TASK INPUTS |
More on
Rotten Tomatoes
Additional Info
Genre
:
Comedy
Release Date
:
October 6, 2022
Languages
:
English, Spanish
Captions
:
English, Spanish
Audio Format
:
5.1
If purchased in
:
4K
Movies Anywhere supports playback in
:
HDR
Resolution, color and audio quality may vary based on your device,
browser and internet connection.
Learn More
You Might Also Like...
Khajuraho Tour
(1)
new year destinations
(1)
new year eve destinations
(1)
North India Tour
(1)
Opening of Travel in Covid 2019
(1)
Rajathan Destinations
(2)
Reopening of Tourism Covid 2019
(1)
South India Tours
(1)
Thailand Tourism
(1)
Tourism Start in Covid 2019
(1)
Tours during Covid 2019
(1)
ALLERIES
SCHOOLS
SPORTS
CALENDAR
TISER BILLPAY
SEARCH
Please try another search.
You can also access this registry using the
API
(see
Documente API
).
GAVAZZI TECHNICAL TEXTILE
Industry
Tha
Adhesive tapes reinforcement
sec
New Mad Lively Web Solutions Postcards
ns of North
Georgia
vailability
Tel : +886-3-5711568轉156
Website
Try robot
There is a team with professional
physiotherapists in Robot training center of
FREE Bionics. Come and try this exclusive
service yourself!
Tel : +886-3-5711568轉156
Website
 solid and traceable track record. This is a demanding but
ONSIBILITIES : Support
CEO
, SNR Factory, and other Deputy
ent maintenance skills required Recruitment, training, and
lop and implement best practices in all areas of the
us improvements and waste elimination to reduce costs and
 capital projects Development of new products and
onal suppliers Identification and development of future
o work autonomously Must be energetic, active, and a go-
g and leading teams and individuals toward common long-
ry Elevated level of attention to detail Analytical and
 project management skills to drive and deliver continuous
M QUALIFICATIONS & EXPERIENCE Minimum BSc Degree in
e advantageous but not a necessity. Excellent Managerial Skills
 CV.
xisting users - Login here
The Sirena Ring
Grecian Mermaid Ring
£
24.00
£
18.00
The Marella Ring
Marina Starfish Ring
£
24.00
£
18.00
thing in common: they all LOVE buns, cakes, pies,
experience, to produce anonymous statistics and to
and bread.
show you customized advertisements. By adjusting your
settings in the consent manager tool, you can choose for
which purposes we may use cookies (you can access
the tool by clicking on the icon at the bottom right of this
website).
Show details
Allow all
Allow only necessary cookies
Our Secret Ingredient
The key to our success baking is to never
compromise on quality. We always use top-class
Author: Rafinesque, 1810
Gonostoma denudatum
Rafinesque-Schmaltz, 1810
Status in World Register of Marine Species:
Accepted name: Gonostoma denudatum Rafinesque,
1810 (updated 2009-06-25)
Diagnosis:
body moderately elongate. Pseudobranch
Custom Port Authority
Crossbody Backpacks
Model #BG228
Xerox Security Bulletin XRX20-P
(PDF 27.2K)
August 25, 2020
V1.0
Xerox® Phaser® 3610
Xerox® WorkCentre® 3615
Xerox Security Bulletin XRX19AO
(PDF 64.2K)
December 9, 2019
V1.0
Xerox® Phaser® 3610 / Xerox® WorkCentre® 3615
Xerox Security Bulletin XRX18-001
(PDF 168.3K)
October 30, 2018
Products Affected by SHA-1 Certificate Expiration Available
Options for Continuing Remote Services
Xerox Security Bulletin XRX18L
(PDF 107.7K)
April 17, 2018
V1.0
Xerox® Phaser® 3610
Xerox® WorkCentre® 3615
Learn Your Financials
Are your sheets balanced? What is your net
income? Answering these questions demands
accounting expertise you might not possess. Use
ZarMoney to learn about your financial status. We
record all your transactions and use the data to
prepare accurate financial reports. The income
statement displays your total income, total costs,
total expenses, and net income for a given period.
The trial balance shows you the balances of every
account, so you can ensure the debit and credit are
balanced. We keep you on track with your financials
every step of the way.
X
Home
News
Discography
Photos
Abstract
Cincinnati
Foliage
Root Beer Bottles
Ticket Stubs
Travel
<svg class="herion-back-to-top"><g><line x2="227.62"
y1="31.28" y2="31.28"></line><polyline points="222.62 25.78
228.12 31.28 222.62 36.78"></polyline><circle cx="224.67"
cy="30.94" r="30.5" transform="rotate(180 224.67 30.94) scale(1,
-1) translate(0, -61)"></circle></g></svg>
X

WHAT THE TASK REQUIRES |
Leaving nothing out, print each line above exactly.

TASK SOLUTION |
More on
Rotten Tomatoes
Additional Info
Genre
:
Comedy
Release Date
:
October 6, 2022
Languages
:
English, Spanish
Captions
:
English, Spanish
Audio Format
:
5.1
If purchased in
:
4K
Movies Anywhere supports playback in
:
HDR
Resolution, color and audio quality may vary based on your device,
browser and internet connection.
Learn More
You Might Also Like...
Khajuraho Tour
(1)
new year destinations
(1)
new year eve destinations
(1)
North India Tour
(1)
Opening of Travel in Covid 2019
(1)
Rajathan Destinations
(2)
Reopening of Tourism Covid 2019
(1)
South India Tours
(1)
Thailand Tourism
(1)
Tourism Start in Covid 2019
(1)
Tours during Covid 2019
(1)
ALLERIES
SCHOOLS
SPORTS
CALENDAR
TISER BILLPAY
SEARCH
Please try another search.
You can also access this registry using the
API
(see
Documente API
).
GAVAZZI TECHNICAL TEXTILE
Industry
Tha
Adhesive tapes reinforcement
sec
New Mad Lively Web Solutions Postcards
ns of North
Georgia
vailability
Tel : +886-3-5711568轉156
Website
Try robot
There is a team with professional
physiotherapists in Robot training center of
FREE Bionics. Come and try this exclusive
service yourself!
Tel : +886-3-5711568轉156
Website
 solid and traceable track record. This is a demanding but
ONSIBILITIES : Support
CEO
, SNR Factory, and other Deputy
ent maintenance skills required Recruitment, training, and
lop and implement best practices in all areas of the
us improvements and waste elimination to reduce costs and
 capital projects Development of new products and
onal suppliers Identification and development of future
o work autonomously Must be energetic, active, and a go-
g and leading teams and individuals toward common long-
ry Elevated level of attention to detail Analytical and
 project management skills to drive and deliver continuous
M QUALIFICATIONS & EXPERIENCE Minimum BSc Degree in
e advantageous but not a necessity. Excellent Managerial Skills
 CV.
xisting users - Login here
The Sirena Ring
Grecian Mermaid Ring
£
24.00
£
18.00
The Marella Ring
Marina Starfish Ring
£
24.00
£
18.00
thing in common: they all LOVE buns, cakes, pies,
experience, to produce anonymous statistics and to
and bread.
show you customized advertisements. By adjusting your
settings in the consent manager tool, you can choose for
which purposes we may use cookies (you can access
the tool by clicking on the icon at the bottom right of this
website).
Show details
Allow all
Allow only necessary cookies
Our Secret Ingredient
The key to our success baking is to never
compromise on quality. We always use top-class
Author: Rafinesque, 1810
Gonostoma denudatum
Rafinesque-Schmaltz, 1810
Status in World Register of Marine Species:
Accepted name: Gonostoma denudatum Rafinesque,
1810 (updated 2009-06-25)
Diagnosis:
body moderately elongate. Pseudobranch
Custom Port Authority
Crossbody Backpacks
Model #BG228
Xerox Security Bulletin XRX20-P
(PDF 27.2K)
August 25, 2020
V1.0
Xerox® Phaser® 3610
Xerox® WorkCentre® 3615
Xerox Security Bulletin XRX19AO
(PDF 64.2K)
December 9, 2019
V1.0
Xerox® Phaser® 3610 / Xerox® WorkCentre® 3615
Xerox Security Bulletin XRX18-001
(PDF 168.3K)
October 30, 2018
Products Affected by SHA-1 Certificate Expiration Available
Options for Continuing Remote Services
Xerox Security Bulletin XRX18L
(PDF 107.7K)
April 17, 2018
V1.0
Xerox® Phaser® 3610
Xerox® WorkCentre® 3615
Learn Your Financials
Are your sheets balanced? What is your net
income? Answering these questions demands
accounting expertise you might not possess. Use
ZarMoney to learn about your financial status. We
record all your transactions and use the data to
prepare accurate financial reports. The income
statement displays your total income, total costs,
total expenses, and net income for a given period.
The trial balance shows you the balances of every
account, so you can ensure the debit and credit are
balanced. We keep you on track with your financials
every step of the way.
X
Home
News
Discography
Photos
Abstract
Cincinnati
Foliage
Root Beer Bottles
Ticket Stubs
Travel
<svg class="herion-back-to-top"><g><line x2="227.62"
y1="31.28" y2="31.28"></line><polyline points="222.62 25.78
228.12 31.28 222.62 36.78"></polyline><circle cx="224.67"
cy="30.94" r="30.5" transform="rotate(180 224.67 30.94) scale(1,
-1) translate(0, -61)"></circle></g></svg>
X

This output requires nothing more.